この春から、中国を縦断する長い旅に出る落語家の入船亭遊京(28)。
一筆書きの片道切符で、中国を回る。以前から決まっていた落語会のために仕方なく、一度、仕事で帰国するが、再び中国へ。旅の終わりは5月のはじめの予定で、2カ月間の旅となる。
当然、危険も伴う。
学士会落語会
「今しか行けない。楽しみと不安ですが、今は楽しみのほうが勝ってきている。この旅で、人間が面白くなるかな。旅でのネタも取りに行く」と、とても貪欲だ。
今、高座のまくらで中国語の勉強をしていることをネタにして、その発音をやってみせ、大爆笑だ。

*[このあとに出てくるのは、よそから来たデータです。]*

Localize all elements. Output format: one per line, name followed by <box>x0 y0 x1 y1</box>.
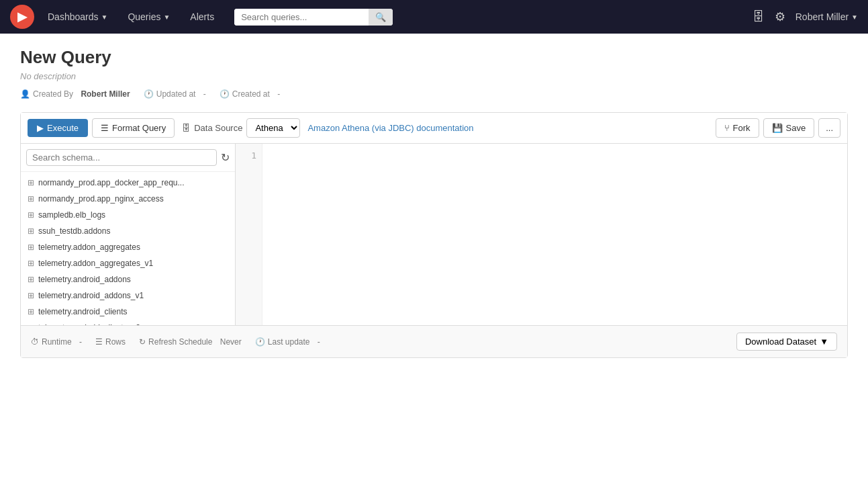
schema-list-item[interactable]: ⊞telemetry.addon_aggregates <box>21 239 235 255</box>
created-by: 👤 Created By Robert Miller <box>20 89 130 99</box>
save-button[interactable]: 💾 Save <box>763 118 815 138</box>
code-area[interactable] <box>262 144 847 325</box>
code-editor: 1 <box>236 144 847 325</box>
schema-list-item[interactable]: ⊞sampledb.elb_logs <box>21 207 235 223</box>
search-bar: 🔍 <box>234 9 393 26</box>
table-icon: ⊞ <box>28 178 34 187</box>
datasource-docs-link[interactable]: Amazon Athena (via JDBC) documentation <box>307 123 473 133</box>
nav-alerts[interactable]: Alerts <box>183 0 221 34</box>
nav-queries[interactable]: Queries ▼ <box>121 0 177 34</box>
schema-list-item[interactable]: ⊞telemetry.android_addons <box>21 271 235 288</box>
results-bar: ⏱ Runtime - ☰ Rows ↻ Refresh Schedule Ne… <box>21 325 847 357</box>
user-meta-icon: 👤 <box>20 89 30 99</box>
download-chevron-icon: ▼ <box>820 337 828 347</box>
settings-icon[interactable]: ⚙ <box>775 9 785 24</box>
last-update-icon: 🕐 <box>255 337 265 347</box>
table-icon: ⊞ <box>28 242 34 252</box>
editor-body: ↻ ⊞normandy_prod.app_docker_app_requ...⊞… <box>21 144 847 325</box>
save-icon: 💾 <box>772 123 783 133</box>
rows-stat: ☰ Rows <box>95 337 126 347</box>
database-icon[interactable]: 🗄 <box>753 10 765 24</box>
page-description: No description <box>20 71 848 81</box>
page-title: New Query <box>20 47 848 68</box>
runtime-icon: ⏱ <box>31 337 39 347</box>
table-icon: ⊞ <box>28 275 34 284</box>
dashboards-chevron-icon: ▼ <box>101 13 108 21</box>
table-icon: ⊞ <box>28 210 34 220</box>
meta-bar: 👤 Created By Robert Miller 🕐 Updated at … <box>20 89 848 99</box>
schema-search-input[interactable] <box>26 149 217 166</box>
created-at: 🕐 Created at - <box>220 89 280 99</box>
schema-list-item[interactable]: ⊞telemetry.addon_aggregates_v1 <box>21 255 235 271</box>
runtime-stat: ⏱ Runtime - <box>31 337 82 347</box>
search-button[interactable]: 🔍 <box>369 9 393 26</box>
download-dataset-button[interactable]: Download Dataset ▼ <box>736 333 837 351</box>
table-icon: ⊞ <box>28 194 34 204</box>
schema-list-item[interactable]: ⊞normandy_prod.app_nginx_access <box>21 191 235 207</box>
schema-search-bar: ↻ <box>21 144 235 172</box>
clock-icon: 🕐 <box>144 89 154 99</box>
more-button[interactable]: ... <box>818 118 840 138</box>
line-numbers: 1 <box>236 144 262 325</box>
app-logo[interactable]: ▶ <box>10 5 34 29</box>
schema-list-item[interactable]: ⊞normandy_prod.app_docker_app_requ... <box>21 175 235 191</box>
datasource-icon: 🗄 <box>182 123 191 133</box>
page-content: New Query No description 👤 Created By Ro… <box>0 34 868 485</box>
table-icon: ⊞ <box>28 291 34 300</box>
schema-list: ⊞normandy_prod.app_docker_app_requ...⊞no… <box>21 172 235 325</box>
format-query-button[interactable]: ☰ Format Query <box>92 118 175 138</box>
toolbar-right: ⑂ Fork 💾 Save ... <box>716 118 840 138</box>
refresh-stat: ↻ Refresh Schedule Never <box>139 337 242 347</box>
execute-button[interactable]: ▶ Execute <box>28 119 88 137</box>
schema-list-item[interactable]: ⊞telemetry.android_clients <box>21 304 235 320</box>
clock2-icon: 🕐 <box>220 89 230 99</box>
table-icon: ⊞ <box>28 323 34 325</box>
schema-panel: ↻ ⊞normandy_prod.app_docker_app_requ...⊞… <box>21 144 236 325</box>
execute-icon: ▶ <box>37 123 44 133</box>
datasource-select[interactable]: Athena <box>246 118 300 138</box>
queries-chevron-icon: ▼ <box>163 13 170 21</box>
schema-refresh-button[interactable]: ↻ <box>221 151 230 164</box>
table-icon: ⊞ <box>28 259 34 268</box>
creator-name: Robert Miller <box>81 89 130 99</box>
table-icon: ⊞ <box>28 307 34 316</box>
query-toolbar: ▶ Execute ☰ Format Query 🗄 Data Source A… <box>21 113 847 144</box>
nav-dashboards[interactable]: Dashboards ▼ <box>41 0 114 34</box>
updated-at: 🕐 Updated at - <box>144 89 206 99</box>
user-menu[interactable]: Robert Miller ▼ <box>795 11 858 22</box>
schema-list-item[interactable]: ⊞telemetry.android_clients_v2 <box>21 320 235 325</box>
navbar-right: 🗄 ⚙ Robert Miller ▼ <box>753 9 858 24</box>
search-input[interactable] <box>234 9 369 26</box>
query-editor-container: ▶ Execute ☰ Format Query 🗄 Data Source A… <box>20 112 848 358</box>
format-icon: ☰ <box>101 123 109 133</box>
navbar: ▶ Dashboards ▼ Queries ▼ Alerts 🔍 🗄 ⚙ Ro… <box>0 0 868 34</box>
logo-icon: ▶ <box>17 9 27 24</box>
rows-icon: ☰ <box>95 337 103 347</box>
datasource-label: 🗄 Data Source <box>182 123 242 133</box>
last-update-stat: 🕐 Last update - <box>255 337 320 347</box>
schema-list-item[interactable]: ⊞telemetry.android_addons_v1 <box>21 288 235 304</box>
refresh-icon: ↻ <box>139 337 146 347</box>
table-icon: ⊞ <box>28 226 34 236</box>
schema-list-item[interactable]: ⊞ssuh_testdb.addons <box>21 223 235 239</box>
fork-icon: ⑂ <box>724 123 730 133</box>
fork-button[interactable]: ⑂ Fork <box>716 118 759 138</box>
user-chevron-icon: ▼ <box>851 13 858 21</box>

どこからネタなのか、どこまでが本当のことなのか分からないままで笑ってしまう。
遊京の天然が客の笑いを誘う。

入船亭遊京さん
「高校生だったか、中学生だったかのころ、図書館で、(古今亭)志ん朝師匠の『お見立て』のCDを聴いて、きれいな日本語だなと思った」のが、落語に興味を持ち始めた最初だった。京大に進学して、農業系の会社に就職を考えていたが、大学時代に、落語にどっぷりとつかって、落語家への道を諦めきれずに、大好きだった入船亭扇遊に入門した。
母親には猛反対された。
見習い、前座と苦しい時代が続いた。
「クビになりそうなことは何度かあった。ボーッとしているので。見た目とギャップがあり、要領が悪い」
そこが天然の笑いを誘うことになる。入門して、京大卒ということを「師匠は出さないほうがいいという考えだったが、大師匠は出したほうがいいということだった」という。
それで、「師匠がそういうんだったら」と、前座時代は、ゆう京で、二ツ目になって、遊京となった。
落語家にとって学歴はプラスかマイナスか。 
「プラスの面は、大学の先輩がお客さんで来てくれたこと。マイナス面は、そういう目で見られること。良い大学ということで、厭がる人もいる。今では自分では言わない」と、遊京は決めている。自分が自分がというように、表には出さない。
その穏やかな高座や自然体の噺が遊京の魅力でもある。
「師匠(扇遊)のように、歯切れがよくて、気持ちが良い落語」を目指す。
今、遊京の悩みの種は、引っ越しをするかどうか。アパートの隣の人が、昼間居るので、大きな声で噺の稽古ができない。外に出て、歩きながら稽古をしている。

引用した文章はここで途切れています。